Each week, a new student would show up in class, displaced from a border city. Our teachers would tell us to be kind to the jang-zadeh (refugee of war) kid. I learnt to listen to the stories of the new girl in class and find my pillow soaked in tears in the middle of the night, wishing that I could have cried, just once, like that, at the prayer hour in school (I had tried so hard to learn to hold my breath and try not to blink so that I could bring tears to my eyes like our teachers did at noon prayer hours.) I also learnt to be the new girl once myself, when we moved to the north for a few months during one of the intense missile attacks. Schools were shut down in Tehran. I started school in the middle of the year in a small village in the North. My new classmates were miles away from the calamity of the war, yet too close perhaps to the reality of love, and men, who would soon marry and rescue them from the ordeal of high school. I learnt that at times, exile could be more welcoming than home. It was in that village where the Tehrani girl realized that there were people in this world who woke up to the smell of fresh bread and the voice of roosters—instead of sirens.

We grew up too fast; and that was our first loss. We are the embodiment of memories unspeakable and of dreams dispersed. We were children of Karbala; death was whispering in our ears, long before we could feel the breath of a lover.

Amān amānSomewhere between the dream of return and the wisdom of moving on, there is a hint of reality that you and I cannot avoid: we grew up to go in circles; we are stuck in time. A British-Iraqi doctor blows a bomb in Glasgow, of all places; and I immediately think about the next security checks that you and I should go through in airports.

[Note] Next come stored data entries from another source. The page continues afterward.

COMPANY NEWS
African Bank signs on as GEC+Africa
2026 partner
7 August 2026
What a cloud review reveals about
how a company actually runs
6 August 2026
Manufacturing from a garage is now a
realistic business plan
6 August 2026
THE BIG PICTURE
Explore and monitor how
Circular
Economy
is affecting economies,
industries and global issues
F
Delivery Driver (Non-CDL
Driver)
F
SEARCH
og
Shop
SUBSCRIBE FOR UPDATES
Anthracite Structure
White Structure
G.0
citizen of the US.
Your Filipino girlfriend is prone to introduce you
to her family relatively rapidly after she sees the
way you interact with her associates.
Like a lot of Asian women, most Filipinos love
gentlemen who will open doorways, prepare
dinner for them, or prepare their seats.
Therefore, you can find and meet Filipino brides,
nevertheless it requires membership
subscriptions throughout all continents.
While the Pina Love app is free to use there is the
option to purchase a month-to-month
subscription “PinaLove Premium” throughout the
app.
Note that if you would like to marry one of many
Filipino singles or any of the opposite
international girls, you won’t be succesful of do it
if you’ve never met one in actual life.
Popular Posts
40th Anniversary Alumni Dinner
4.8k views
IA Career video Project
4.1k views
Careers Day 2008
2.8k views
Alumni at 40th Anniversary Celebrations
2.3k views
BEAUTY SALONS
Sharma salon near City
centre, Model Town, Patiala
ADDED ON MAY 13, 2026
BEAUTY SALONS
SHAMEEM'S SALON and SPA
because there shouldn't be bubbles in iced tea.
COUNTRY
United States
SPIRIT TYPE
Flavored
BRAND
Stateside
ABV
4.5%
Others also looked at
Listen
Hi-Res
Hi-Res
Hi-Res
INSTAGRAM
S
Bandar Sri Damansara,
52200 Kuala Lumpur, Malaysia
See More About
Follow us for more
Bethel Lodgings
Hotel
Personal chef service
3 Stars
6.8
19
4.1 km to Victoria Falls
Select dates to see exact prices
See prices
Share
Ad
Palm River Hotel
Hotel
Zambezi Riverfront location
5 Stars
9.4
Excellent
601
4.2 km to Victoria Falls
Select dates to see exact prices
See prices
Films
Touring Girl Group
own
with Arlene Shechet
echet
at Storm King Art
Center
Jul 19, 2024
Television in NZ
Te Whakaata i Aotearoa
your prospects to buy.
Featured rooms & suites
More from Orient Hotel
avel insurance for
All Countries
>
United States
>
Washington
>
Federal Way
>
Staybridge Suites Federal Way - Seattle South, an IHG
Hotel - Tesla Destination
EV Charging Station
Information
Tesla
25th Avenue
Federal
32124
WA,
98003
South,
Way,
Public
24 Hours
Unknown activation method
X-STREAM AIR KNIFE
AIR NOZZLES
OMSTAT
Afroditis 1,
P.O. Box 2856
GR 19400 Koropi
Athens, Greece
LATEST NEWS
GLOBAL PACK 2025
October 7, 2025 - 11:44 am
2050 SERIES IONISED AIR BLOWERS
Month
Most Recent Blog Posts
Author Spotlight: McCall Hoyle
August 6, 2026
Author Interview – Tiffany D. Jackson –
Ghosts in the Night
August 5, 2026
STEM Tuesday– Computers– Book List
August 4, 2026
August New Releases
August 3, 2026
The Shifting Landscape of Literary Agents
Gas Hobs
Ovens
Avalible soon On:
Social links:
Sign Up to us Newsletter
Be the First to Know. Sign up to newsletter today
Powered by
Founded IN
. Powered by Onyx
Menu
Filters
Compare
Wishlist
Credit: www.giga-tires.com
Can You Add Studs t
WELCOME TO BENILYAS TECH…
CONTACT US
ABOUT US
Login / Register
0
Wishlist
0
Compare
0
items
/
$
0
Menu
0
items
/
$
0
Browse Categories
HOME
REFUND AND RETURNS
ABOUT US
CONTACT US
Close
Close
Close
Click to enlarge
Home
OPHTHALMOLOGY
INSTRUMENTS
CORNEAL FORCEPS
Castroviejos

My dark hair represents the menace of an evil axis that was invented out of deception. In the land of the free, we are stuck in the impulse of refreshing news pages a hundred times a day. Any moment, some terrible headline might point to us.

You will soon cross borders on a British passport, if all goes well. But Baghdad will never leave you, even though what has remained of your childhood is soaked in blood. You speak world languages; but still, you are an Iraqi man, and nothing makes you, or me, immune to the accusation of threatening the blue-eyed customs officer who couldn’t care less about who you really are.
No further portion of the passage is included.